Level 3: Disruptive innovation (Organizational system)

The need for organizations to innovate in the face of disruption is most famously described by Harvard professor Clayton Christensen, originally in 1995 and updated more recently:

“Disruption” describes a process whereby a smaller company with fewer resources is able to successfully challenge established incumbent businesses. Specifically, as incumbents focus on improving their products and services for their most demanding (and usually most profitable) customers, they exceed the needs of some segments and ignore the needs of others. Entrants that prove disruptive begin by successfully targeting those overlooked segments, gaining a foothold by delivering more-suitable functionality—frequently at a lower price.”- Clayton Christensen.

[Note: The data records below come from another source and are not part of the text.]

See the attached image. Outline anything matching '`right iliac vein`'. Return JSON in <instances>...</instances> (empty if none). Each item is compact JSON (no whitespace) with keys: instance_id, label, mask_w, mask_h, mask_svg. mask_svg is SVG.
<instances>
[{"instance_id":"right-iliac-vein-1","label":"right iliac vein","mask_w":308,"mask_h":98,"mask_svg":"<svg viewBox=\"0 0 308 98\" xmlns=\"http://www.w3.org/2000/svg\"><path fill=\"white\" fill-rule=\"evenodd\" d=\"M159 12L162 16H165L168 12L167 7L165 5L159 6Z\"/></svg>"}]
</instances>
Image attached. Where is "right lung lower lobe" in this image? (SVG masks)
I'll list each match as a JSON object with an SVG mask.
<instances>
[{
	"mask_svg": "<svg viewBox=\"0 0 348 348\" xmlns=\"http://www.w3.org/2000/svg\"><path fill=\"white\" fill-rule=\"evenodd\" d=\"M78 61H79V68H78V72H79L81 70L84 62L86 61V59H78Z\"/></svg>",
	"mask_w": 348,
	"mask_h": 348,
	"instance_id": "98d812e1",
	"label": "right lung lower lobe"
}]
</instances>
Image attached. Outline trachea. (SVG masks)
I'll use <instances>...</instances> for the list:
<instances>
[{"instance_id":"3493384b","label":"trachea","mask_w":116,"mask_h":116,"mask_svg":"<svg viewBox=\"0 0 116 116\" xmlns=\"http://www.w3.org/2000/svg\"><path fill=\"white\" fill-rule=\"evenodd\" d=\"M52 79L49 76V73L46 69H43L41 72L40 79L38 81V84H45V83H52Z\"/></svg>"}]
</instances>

When we are designing experiments, we should involve not just the most profitable customer segments but also to those which are less profitable and currently underserved. For incumbent organizations this can be a defensive strategy against disruption. For new entrants this can be a route to getting a foothold in a market, from where feature experimentation can then be targeted at moving upstream to serve more profitable customers.

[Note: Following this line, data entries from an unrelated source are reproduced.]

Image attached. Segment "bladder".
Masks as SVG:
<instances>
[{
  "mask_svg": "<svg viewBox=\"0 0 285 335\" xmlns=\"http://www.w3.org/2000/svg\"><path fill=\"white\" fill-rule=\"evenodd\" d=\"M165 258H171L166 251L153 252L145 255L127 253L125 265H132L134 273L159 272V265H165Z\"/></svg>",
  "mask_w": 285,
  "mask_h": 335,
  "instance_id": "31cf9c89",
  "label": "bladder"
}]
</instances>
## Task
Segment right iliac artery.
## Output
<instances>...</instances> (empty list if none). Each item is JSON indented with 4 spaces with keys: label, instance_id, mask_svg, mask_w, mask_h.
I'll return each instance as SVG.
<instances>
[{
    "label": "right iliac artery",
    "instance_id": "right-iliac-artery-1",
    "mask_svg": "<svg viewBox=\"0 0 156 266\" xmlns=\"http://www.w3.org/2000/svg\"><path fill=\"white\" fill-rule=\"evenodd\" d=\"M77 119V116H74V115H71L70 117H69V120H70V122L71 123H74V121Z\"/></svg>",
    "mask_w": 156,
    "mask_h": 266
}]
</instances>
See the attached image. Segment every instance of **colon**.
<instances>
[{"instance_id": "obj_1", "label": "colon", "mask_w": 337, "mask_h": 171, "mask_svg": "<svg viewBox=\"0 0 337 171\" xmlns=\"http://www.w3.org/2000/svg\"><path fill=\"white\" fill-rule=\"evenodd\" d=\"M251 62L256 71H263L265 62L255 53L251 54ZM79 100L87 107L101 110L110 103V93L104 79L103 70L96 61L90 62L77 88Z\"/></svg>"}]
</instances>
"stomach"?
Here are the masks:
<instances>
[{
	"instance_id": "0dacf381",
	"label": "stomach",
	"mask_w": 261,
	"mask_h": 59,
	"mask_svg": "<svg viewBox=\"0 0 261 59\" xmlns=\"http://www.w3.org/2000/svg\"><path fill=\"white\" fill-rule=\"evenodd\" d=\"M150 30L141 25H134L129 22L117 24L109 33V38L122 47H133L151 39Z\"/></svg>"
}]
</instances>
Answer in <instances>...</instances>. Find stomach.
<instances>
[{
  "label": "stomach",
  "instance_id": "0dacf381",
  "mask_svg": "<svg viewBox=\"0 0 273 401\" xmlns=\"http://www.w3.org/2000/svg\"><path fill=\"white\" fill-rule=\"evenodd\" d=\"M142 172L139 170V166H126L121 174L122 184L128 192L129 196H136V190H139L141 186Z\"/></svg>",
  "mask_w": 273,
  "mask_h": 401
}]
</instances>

Christensen also stresses that the disruptive process takes time and that not all disruptions are successful. When designing experiments we need to focus not just on the experiments themselves but on the processes we use to connect together and repeat experiments. For a previous client of mine I developed a system for experimentation that tested very specific hypotheses in small ‘sprints’ and then combined the more successful changes together into ‘pilots’, the impact of which were then evaluated over a longer time period.

We also need to ensure that we have appetite for failed experiments – at Microsoft for example only a third of experiments are successful, roughly a third fail and the other third are inconclusive. If you don’t manage expectations about failure rates you can find an experimentation program closed down before it has had a chance to demonstrate value.

Levels 4 and 5: Product and feature innovation (product and feature systems)

At these levels experiments can look very different depending on whether you are operating at level 4 or 5. At level 4, a product level, we should be experimenting with completely different products, features and business models. These experiments could be using paper prototypes, fake landing pages and commercial models to reduce costs and get to ‘product-market fit’ as quickly and cheaply as possible.

At a feature level it’s more about experimenting with specific changes in UI or UX, using A/B or multivariate testing to generate evidence that a variation should be selected over the existing experience. There’s now a myriad of platforms designed to help us run experiments like this at scale. Experimentation at this level is more about improving what exists already rather than inventing completely new things. That’s not to say this is not valuable, small changes can have huge impacts, as Airbnb found when changing the icon for shortlisting a property from a star to a heart increased engagement by 30%.

Summary

Experimentation at both the product and feature level can be improved by understanding the work Darwin, Schumpeter and Christensen, even though their work is focused on systems of experimentation that operate at different levels. Their work can prompt us to think about important experimentation questions such as:

  • How do we engineer variation and create the right selection criteria?
  • How do we capture, codify and use information from previous experiments to ‘stand on the shoulder of giants’?
  • How can incentives be used to reward successful experimentation?
  • How do we mitigate ‘organ rejection’ of successful innovations and experiments within an organization?
  • How can the underserved and less profitable customer groups be a route to successful experimentation, for both incumbents and startups?
  • How do we create the right processes for experimentation and manage expectations about the ratio of successes to failures?

Looking at systems beyond the one we are currently experimenting in can help us design better product and service experiments, although to fully answer the questions above we need to pair this with expert knowledge of the product or service system in which we operate.